The scale of the resistance was so great that the tide turned--slowly but surely--against Jim Crow. Five years after the lunch counter sit-ins swept across the South, the Johnson administration and a Democratic Congress passed the Civil Rights Act and the Voting Rights Act.
SNCC WAS at the heart of the political radicalization of a generation of Black activists.
While some radicals were present in the organization from its founding, the dominant sentiment among the student activists at first was that conviction in the face of injustice would be enough to defeat Jim Crow.
Jane Stembridge, one of many courageous, white activists who dedicated themselves to SNCC, described the movement in 1960 as one that would win through interpersonal experience. "The student movement is not a cause," she said. "It is a collision between this one person and that one person...Love alone is radical. Political statements are not, programs are not, even going to jail is not."
But the experience of endless arrests, beatings, bombings and even murders of SNCC and other activists changed those involved. Organizers became convinced that love alone was not enough to challenge Jim Crow--political vision mattered, too.

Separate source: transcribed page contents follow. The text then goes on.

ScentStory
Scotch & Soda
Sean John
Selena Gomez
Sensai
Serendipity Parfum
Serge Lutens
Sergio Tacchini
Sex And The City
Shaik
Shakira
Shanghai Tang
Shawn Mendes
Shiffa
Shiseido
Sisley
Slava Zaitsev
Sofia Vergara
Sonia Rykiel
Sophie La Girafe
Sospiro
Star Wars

Like others in the civil rights movement, such as Martin Luther King, SNCC activists hoped that the liberal federal government would come to their aid in the face of racist brutality. But they were betrayed again and again.

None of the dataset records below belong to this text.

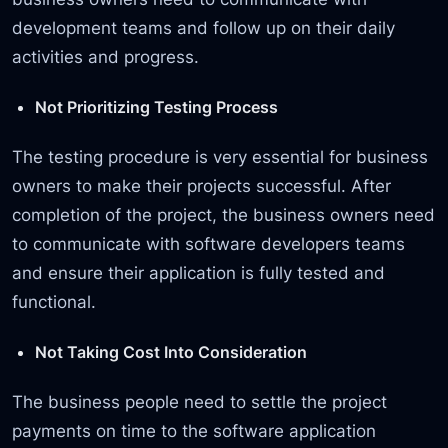
development teams and follow up on their daily
activities and progress.
Not Prioritizing Testing Process
The testing procedure is very essential for business
owners to make their projects successful. After
completion of the project, the business owners need
to communicate with software developers teams
and ensure their application is fully tested and
functional.
Not Taking Cost Into Consideration
The business people need to settle the project
payments on time to the software application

At the height of the violence against the Freedom Rides, for example, the Kennedy administration struck deals with the governors of Alabama and Mississippi: The governors would quell the ugly mob attacks, and in exchange, the administration wouldn't interfere with the arrest of activists by local police--even though this violated the Boynton ruling.
It was through reflection on experiences like these that activists drew new conclusions. Responding to those who accused SNCC activists of being manipulated into falling for radical ideas, Zinn wrote in 1964, "SNCC's new radicalism comes from nowhere in the world but cotton fields, prison cells and the minds of young people reflecting on what they see and feel."

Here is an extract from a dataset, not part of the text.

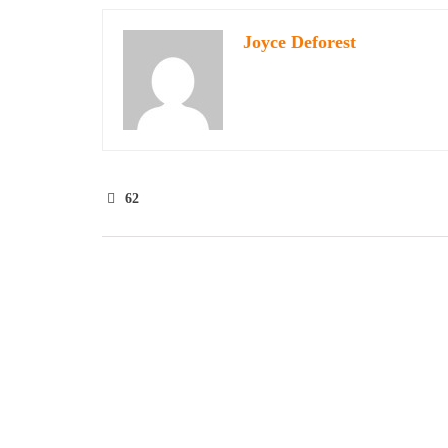
Joyce Deforest
62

Thus, the crimes committed against SNCC, like the murder of civil rights workers during Freedom Summer, led many activists to question the principle of nonviolent civil disobedience in all circumstances. Many SNCC members concluded that armed self-defense in the face of racist violence was a right for Black people--an idea that was gaining ground in the South and elsewhere throughout the country.
The radicalization in SNCC gave a name to the next phase of the struggle for Black freedom--during a march in 1966 after the shooting of James Meredith in Mississippi, SNCC's Stokely Carmichael (later known as Kwame Ture) began using the term "Black Power" in his speeches. It immediately got a strong response.
"Black Power" spoke to the desire for self-determination. According to Carmichael, "It is a call for Black people to define their own goals, to lead their own organizations."
In general, SNCC activists were drawing radical conclusions about the fundamental inequalities that they saw in the U.S. As Charles Sherrod said in 1964:
[O]ur country is sitting on a powder keg...It makes me mad that some of us have to sweep and wait tables and work all night and go to school, and they got thousands, yea, millions, yea, billions of dollars...We may have to demonstrate for jobs. You know, we may have to bring some bones up from the South and say: Johnson, feel my bones. You know--I'm hungry, Johnson, feel my bones!
Today, America is still sitting on a powder keg. We face inequality that deserves a struggle as unrelenting as the one that SNCC focused on Jim Crow segregation. As a new generation grapples with injustice, we can look to the history of SNCC for lessons and inspiration.